On your primary residence, you can usually deduct qualified points and interest. Points is prepaid interest usually paid to the lender in order to obtain a loan such as a mortgage.

On the other hand, you can deduct all costs that are associated with acquiring a new mortgage for a property that’s rented out to you.

Some loan-related expenses that can be deducted include: mortgage insurance premiums, credit report fees and application fees. Since the cost is usually spread out over the lifetime of the loan.

For that reason, if it cost you $4,000 to refinance your forty year mortgage, you can deduct $100 every year until the loan is paid in full.

Remember, though, that there are other expenses not directly related to the loan that are also deductible. For instance, operating costs.

6. Theft and casualty loss deductions

The IRS defines a casualty as any kind of damage, property loss or damage that results from an identifiable event such as sudden, unexpected or unusual events. However, you can only deduct casualties that are not reimbursed or otherwise reimbursable by an insurer.

With regards to theft, if you’re insured, you must file your claim or won’t be legible for deductions otherwise.

Events that qualify include unforeseen disasters such as car accidents, fires, floods and government-ordered demolitions and relocations.

Other kinds of losses, though unforeseen and cannot be reimbursed by an insurance company still do not qualify for casualty loss deductions.

For instance, if you’re involved in a car accident, but it’s found to be as a result of your willful negligence, the expenses you incur are not deductible. Additionally, accidents that occur as a result of slow deterioration also do not qualify for deductions.

As such if the house collapses but it’s been found to be as a result of slow deterioration of the building, it’s no longer tax-deductible.

7. Home office expenses

Year-on-year, technology just gets better and working at home becomes more and more feasible.
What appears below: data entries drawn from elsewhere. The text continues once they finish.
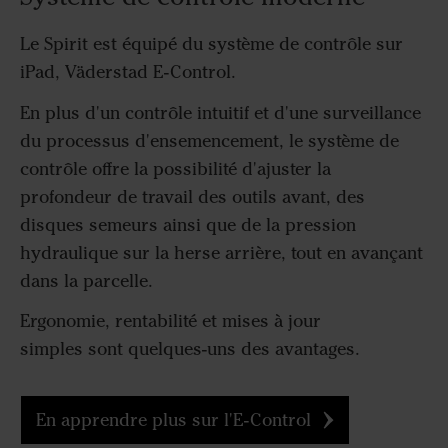
Le Spirit est équipé du système de contrôle sur
iPad, Väderstad E-Control.
En plus d'un contrôle intuitif et d'une surveillance
du processus d'ensemencement, le système de
contrôle offre la possibilité d'ajuster la
profondeur de travail des outils avant, des
disques semeurs ainsi que de la pression
hydraulique sur la herse arrière, tout en avançant
dans la parcelle.
Ergonomie, rentabilité et mises à jour
simples sont quelques-uns des avantages.
En apprendre plus sur l'E-Control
This is further aided by the fact that rising transportation and living costs don’t make the situation any better.

There are lots of financial benefits for having a home office, but you will still incur considerable costs with regards to operating it. That’s one of the main reasons why home office expense tax deductions exist.

However, as with virtually all taxes, having a home office alone doesn’t qualify you for the tax benefits. There are a few criteria that have to be met.

For one, the home office must be used exclusively, such that it’s used as a primary place of business, where you meet customers and the like. Along the same lines, the area used as a home office must not be used for any other kinds of personal purposes.

This means that the area of your home used for business must be used in terms of legitimate business, and not merely for profit seeking.

Lastly, the deduction to be made is only limited to the income made from the activities undertaken in the home office. However, allowable deductions may still be carried forward to the future. Even then, it will still be subject to the same conditions and income limitations.

Stop missing out on tax deductions

Like we mentioned int he beginning, this is just a short list of the tax deductions you might be overlooking. There are plenty others.

If you use tax software like TaxAct and TurboTax, don't rush through all the prompts just to get it over with.

Answer all the questions because they may lead you to some hidden tax deductions you would've otherwise missed out on.